O barulho alto e ritmado das rodas dos trens sobre os trilhos abafava nossa conversa cochichada. Não que fosse necessário. Dia de semana, no meio da tarde, o trem entre Natal e Recife estava quase vazio. Não fora fácil arranjar uma desculpa para Astrakhanov se ausentar da Great Western em horário de trabalho, mas não se pode ignorar uma convocação do Estado-Maior. Nos assentáramos nas poltronas centrais, para evitar gente escondida nas ligações com os outros vagões. Também havia assentos vagos entre nós e os passageiros mais próximos. Mesmo assim, o sussurro de Astrakhanov em resposta veio ainda mais baixo que o meu.

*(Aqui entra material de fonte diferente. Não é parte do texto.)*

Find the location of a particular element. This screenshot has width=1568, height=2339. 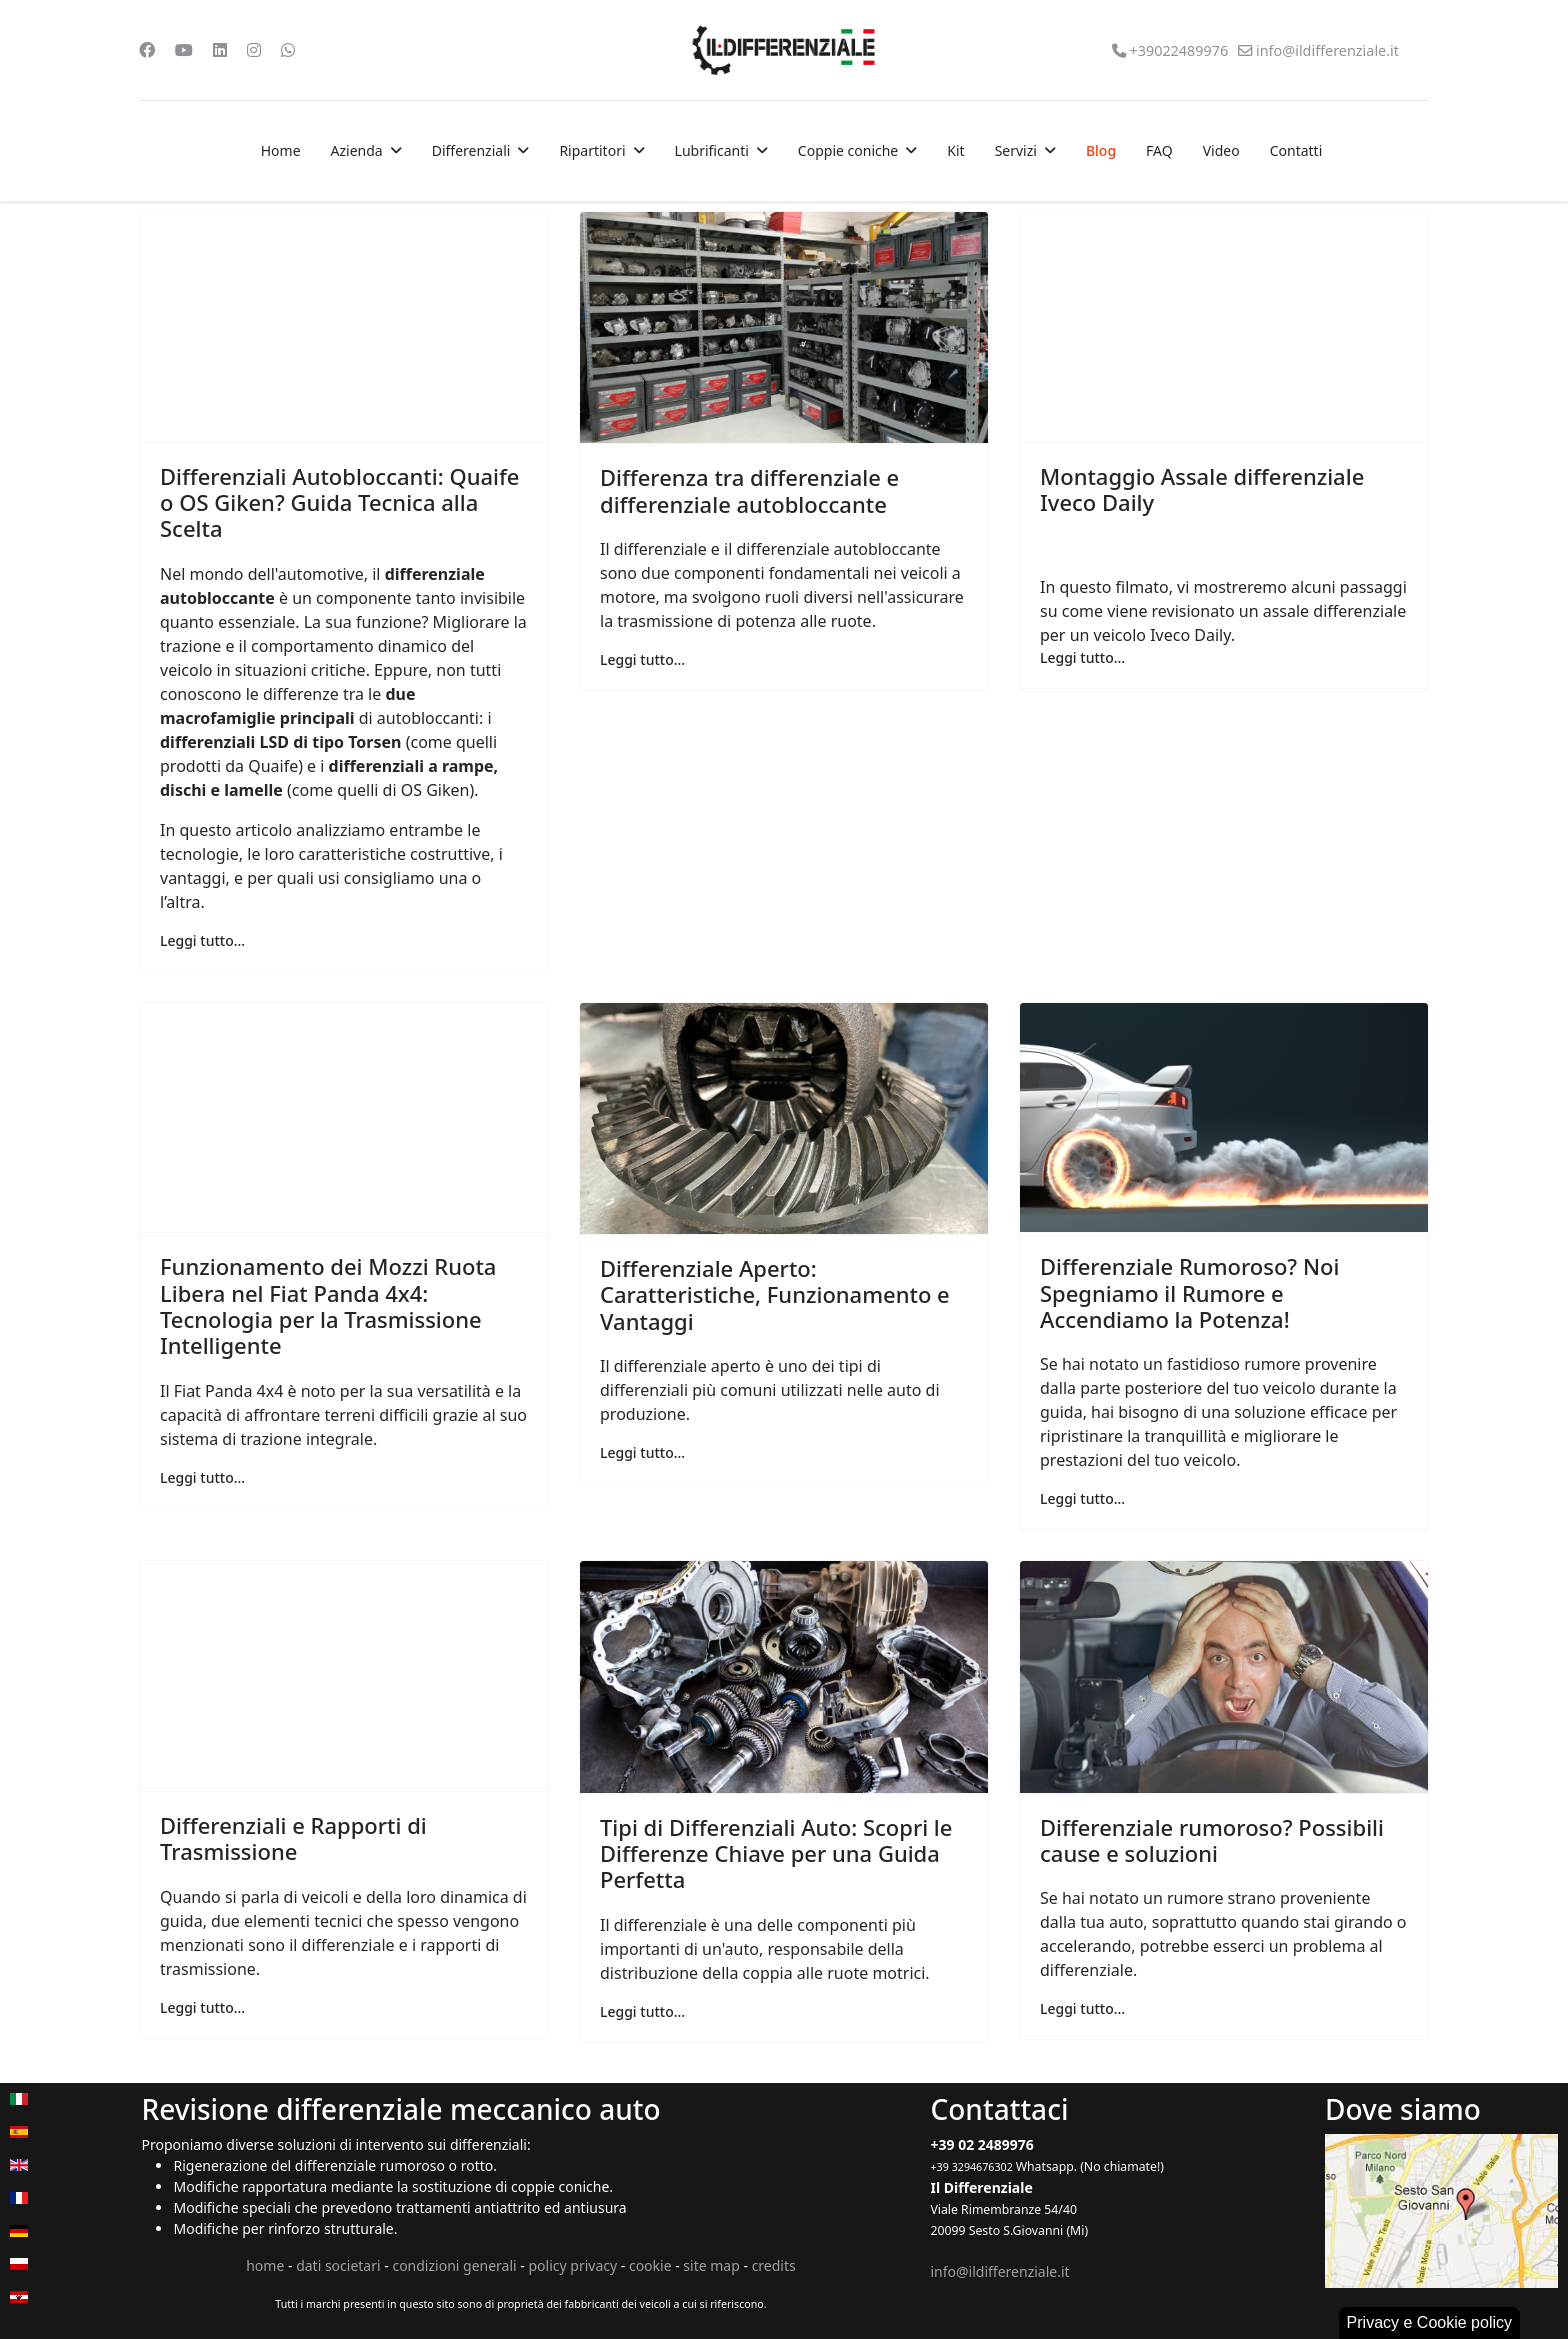

Leggi tutto... [Leggi tutto: Differenziale Rumoroso? Noi Spegniamo il Rumore e Accendiamo la Potenza!] is located at coordinates (1082, 1498).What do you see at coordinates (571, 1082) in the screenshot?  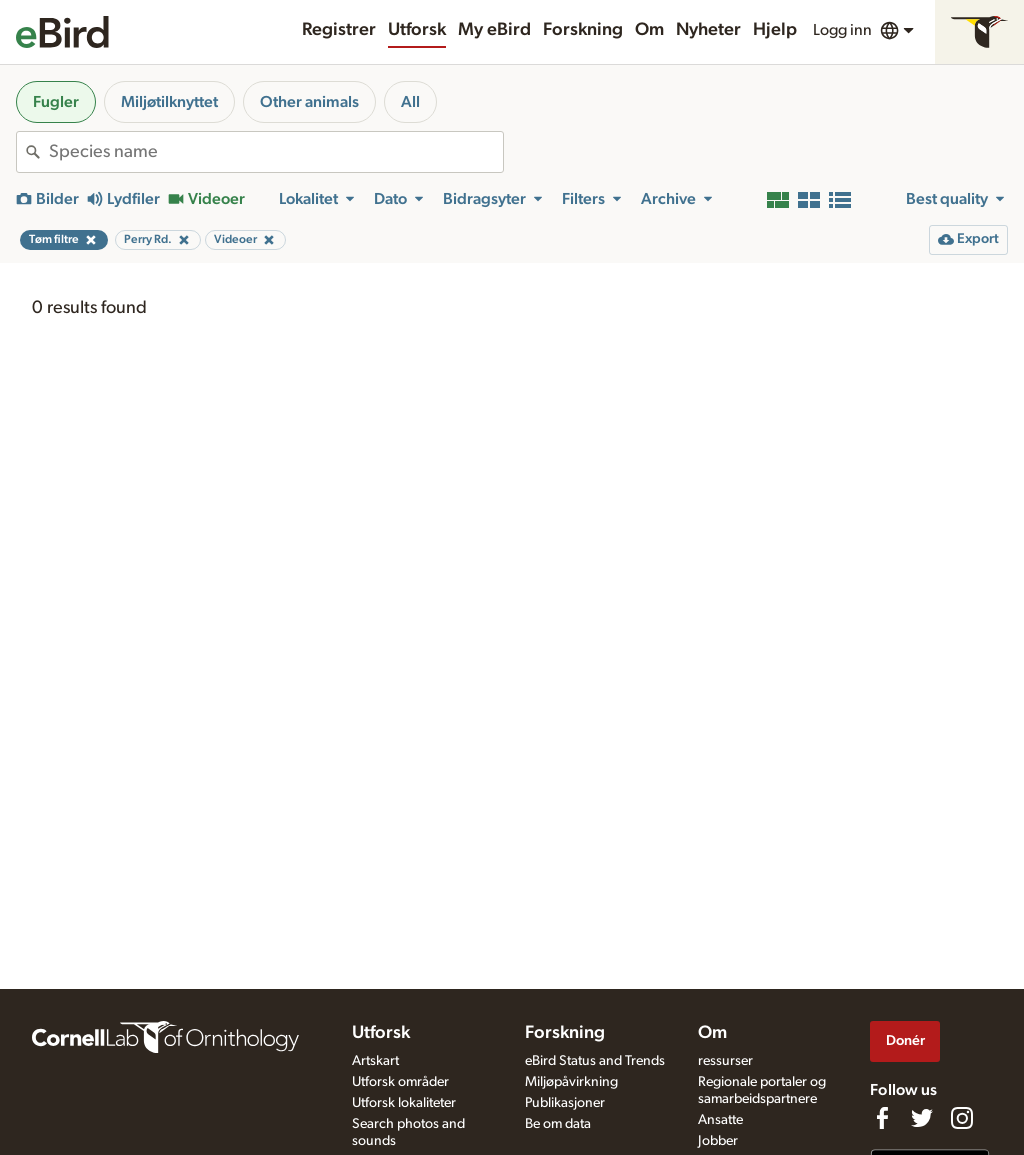 I see `Miljøpåvirkning` at bounding box center [571, 1082].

– Você acha? Não vão desconfiar?

– Não, é a oportunidade perfeita. O fechamento da ANL foi um grande golpe na moral dos trabalhadores, você pode dizer. Eles não tentarão nada tão cedo, então não há necessidade de vigiá-los. Diga que eles te entediam.

– Não acreditarão fácil assim.

– Bem, então diga que os trabalhadores é que desconfiam de você, que passaram a hostilizá-lo e já não falam mais nada na sua frente. Não sei, John, invente qualquer coisa. O que você não pode é permanecer nessa saia justa.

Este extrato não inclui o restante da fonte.